Saved entries:
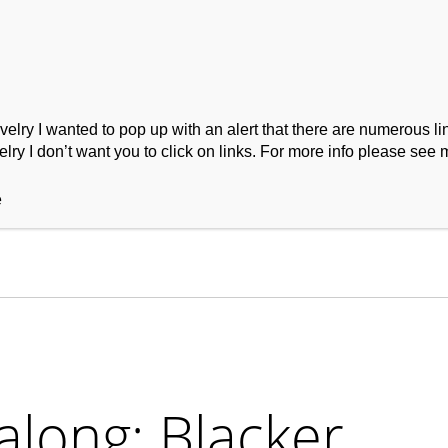
ry I wanted to pop up with an alert that there are numerous link
lry I don’t want you to click on links. For more info please see 
ork
Podcast
Wool Exploration
e
long: Blacker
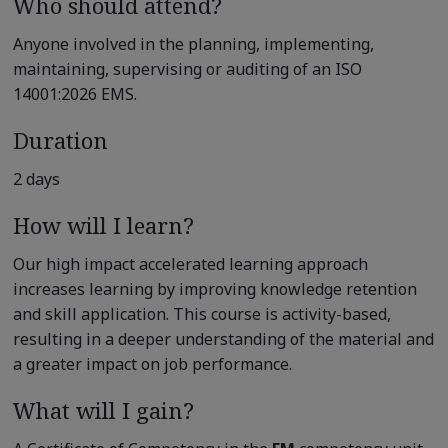
Who should attend?
Anyone involved in the planning, implementing,
maintaining, supervising or auditing of an ISO
14001:2026 EMS.
Duration
2 days
How will I learn?
Our high impact accelerated learning approach
increases learning by improving knowledge retention
and skill application. This course is activity-based,
resulting in a deeper understanding of the material and
a greater impact on job performance.
What will I gain?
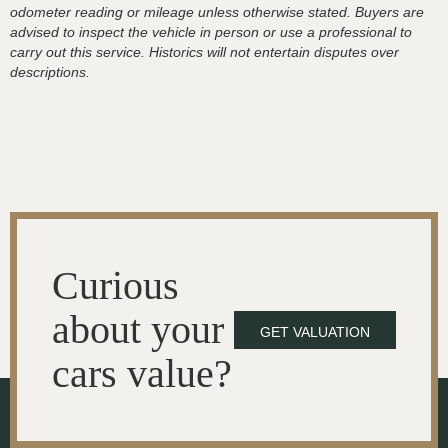
odometer reading or mileage unless otherwise stated. Buyers are
advised to inspect the vehicle in person or use a professional to
carry out this service. Historics will not entertain disputes over
descriptions.
Curious
about your
GET VALUATION
cars value?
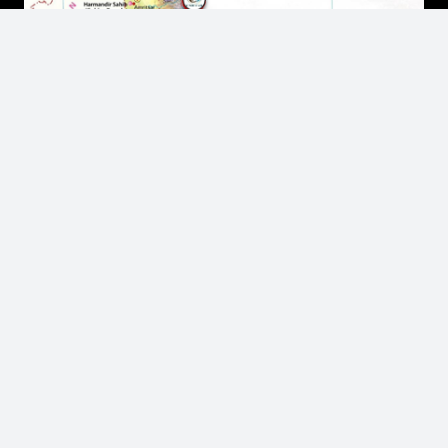
Contact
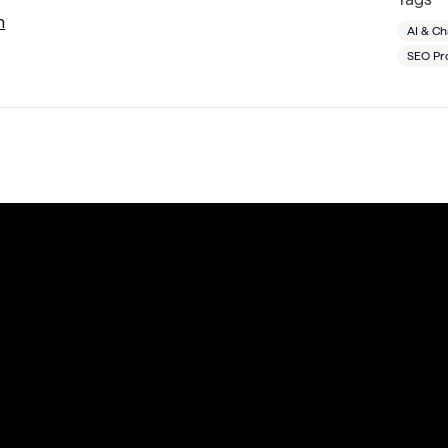
m
AI & C
SEO Pr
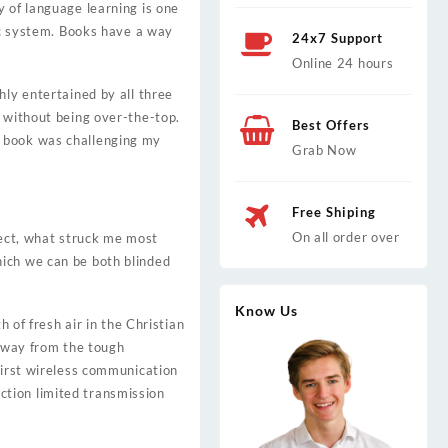
y of language learning is one
tic system. Books have a way
24x7 Support
Online 24 hours
hly entertained by all three
g without being over-the-top.
Best Offers
s book was challenging my
Grab Now
Free Shiping
On all order over
spect, what struck me most
hich we can be both blinded
Know Us
 of fresh air in the Christian
 away from the tough
first wireless communication
ction limited transmission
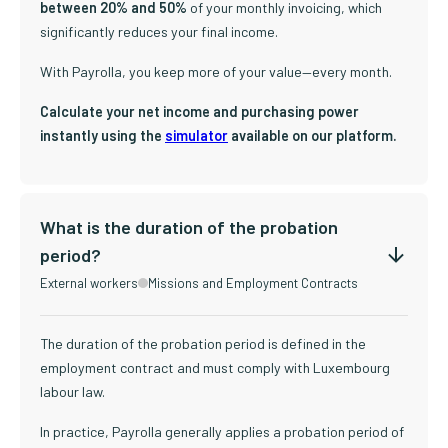
between 20% and 50%
of your monthly invoicing, which
significantly reduces your final income.
With Payrolla, you keep more of your value—every month.
Calculate your net income and purchasing power
instantly using the
simulator
available on our platform.
What is the duration of the probation
period?
External workers
Missions and Employment Contracts
The duration of the probation period is defined in the
employment contract and must comply with Luxembourg
labour law.
In practice, Payrolla generally applies a probation period of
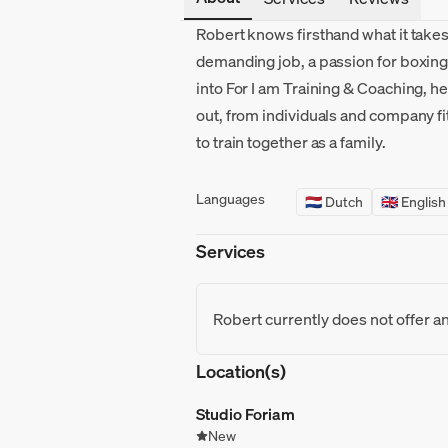
Robert knows firsthand what it takes 
demanding job, a passion for boxing
into For I am Training & Coaching, h
out, from individuals and company f
to train together as a family.
Languages
🇳🇱 Dutch
🇬🇧 English
Services
Robert currently does not offer a
Location(s)
Studio Foriam
New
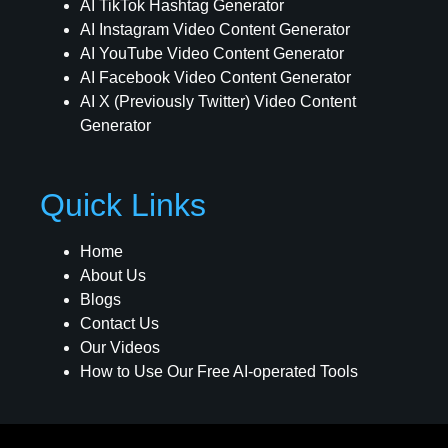
AI TikTok Hashtag Generator
AI Instagram Video Content Generator
AI YouTube Video Content Generator
AI Facebook Video Content Generator
AI X (Previously Twitter) Video Content
Generator
Quick Links
Home
About Us
Blogs
Contact Us
Our Videos
How to Use Our Free AI-operated Tools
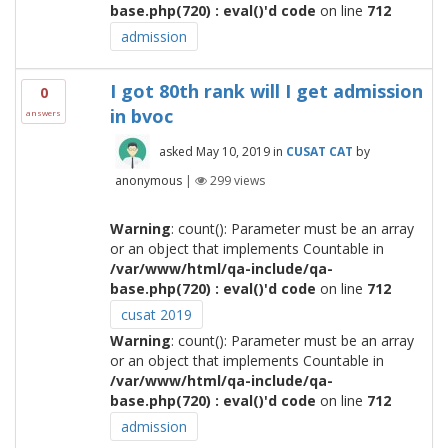
base.php(720) : eval()'d code
on line
712
admission
I got 80th rank will I get admission
0
in bvoc
answers
asked
May 10, 2019
in
CUSAT CAT
by
anonymous
|
299
views
Warning
: count(): Parameter must be an array
or an object that implements Countable in
/var/www/html/qa-include/qa-
base.php(720) : eval()'d code
on line
712
cusat 2019
Warning
: count(): Parameter must be an array
or an object that implements Countable in
/var/www/html/qa-include/qa-
base.php(720) : eval()'d code
on line
712
admission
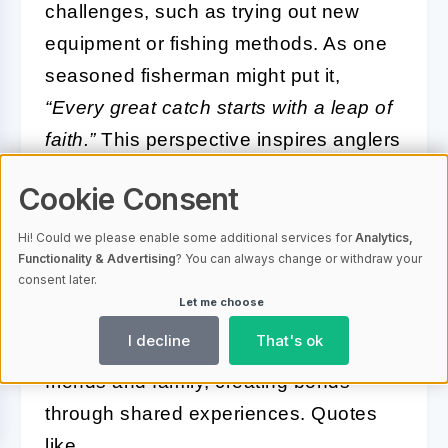
challenges, such as trying out new
equipment or fishing methods. As one
seasoned fisherman might put it,
“Every great catch starts with a leap of
faith.”
This perspective inspires anglers
to take risks and push their boundaries,
Cookie Consent
leading to personal growth and
unforgettable experiences.
Hi! Could we please enable some additional services for
Analytics,
Functionality & Advertising
? You can always change or withdraw your
consent later.
Moreover, many anglers cherish the
Let me choose
camaraderie that comes with
I decline
That's ok
adventure. Fishing trips often include
friends and family, creating bonds
through shared experiences. Quotes
like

# INSTRUCTIONS TO FOLLOW
From the data above, copy each line that holds "impact".

# EXPECTED OUTPUT
Our high impact accelerated learning approach
a greater impact on job performance.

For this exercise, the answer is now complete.